This article is for those who want to do distributed processing with Python.

I think many people say that python images are slow.

Libraries such as cython have been released to dispel that image, but this time I will introduce distributed processing as one of the methods to speed up python.

Speaking of representative of distributed processing.

・ Hadoop ・ Spark

is.

This time I wanted to simply apply Spark to python ... In the article below, it was stated that the conversion of the JVM and Python data structures would occur many times and the latency would increase, so it would not be too fast.

http://codezine.jp/article/detail/8484

python spark.png

Looking at the structure in the above figure, I get the impression that there are many parts that pipe data with Spark Worker, and that may become a bottleneck if distributed processing is performed.

Spartan

https://github.com/spartan-array/spartan

Therefore, this time, data processing in Python can be accelerated by using a matrix data structure called NumPy, so a library created by a project called Spartan, which is an attempt to distribute Numpy matrices like RDD of Spark, is used. I decided to use it.

It didn't work well unless it was spython2 series due to the dependency library.

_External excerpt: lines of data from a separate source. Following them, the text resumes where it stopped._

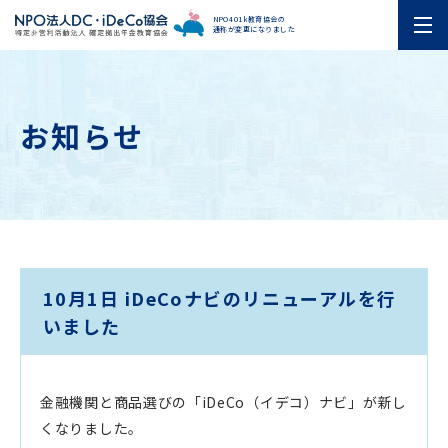
NPO401k教育協会の
通称が変更になりました
お知らせ
10月1日 iDeCoナビのリニューアルを行
いました
金融機関と商品選びの「iDeCo（イデコ）ナビ」が新し
くなりました。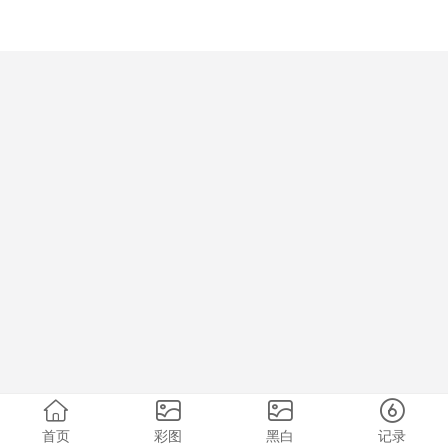
首页
彩图
黑白
记录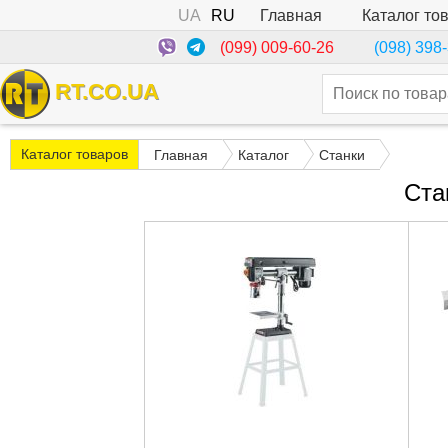
UA
RU
Каталог то
Главная
(099) 009-60-26
(098) 398
RT.CO.UA
Каталог товаров
Главная
Каталог
Станки
Ста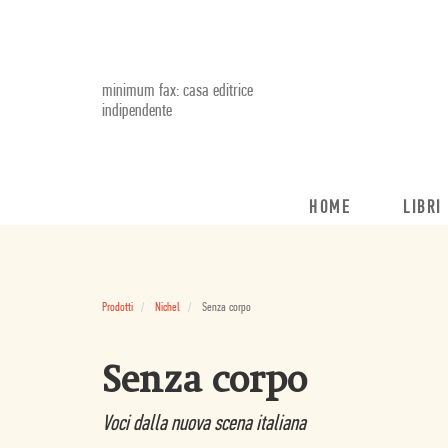
minimum fax: casa editrice
indipendente
HOME
LIBRI
Prodotti
Nichel
Senza corpo
Senza corpo
Voci dalla nuova scena italiana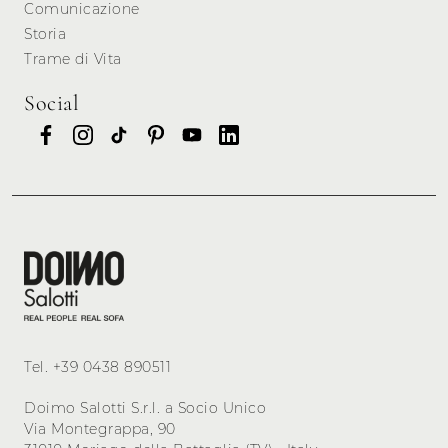
Comunicazione
Storia
Trame di Vita
Social
Tel.
+39 0438 890511
Doimo Salotti S.r.l. a Socio Unico
Via Montegrappa, 90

Support for python3 series is desired.

If you are a python3 type person, you can use either virtualenv or pyenv, so please use a 2 type environment.

Introducing the library

Then, it is an environment construction procedure. (I have only tried it on Mac)

Prepare requirement.txt as shown below and install it with pip install -r requirement.txt.

numpy
chainer==1.1.2
ipython==4.0.0
notebook==4.0.4
jinja2==2.8
pyzmq==14.7.0
tornado==4.1
scipy
dsltools
cython
parakeet
scikit-learn
traits
psutil

Installation

git clone https://github.com/spartan-array/spartan.git
cd spartan
python setup.py develop

Installation is complete above.

However, further settings were required to use it on a Mac.

spartan/worker.py

You need to modify the above python file.

In the default state

psutil.TOTAL_PHYMEM
psutil.NUM_CPUS

2 are not set and an error will occur, so

    ret = psutil.virtual_memory()
    num_cpus = psutil.cpu_percent()
    psutil.TOTAL_PHYMEM = ret.total
    psutil.NUM_CPUS = num_cpus

It can be set by adding the above before the line of the program below. What is set is how much virtual memory and CPU are used. psutil is a program that can adjust and manage memory and CPU usage, so if you want to know more, please see below.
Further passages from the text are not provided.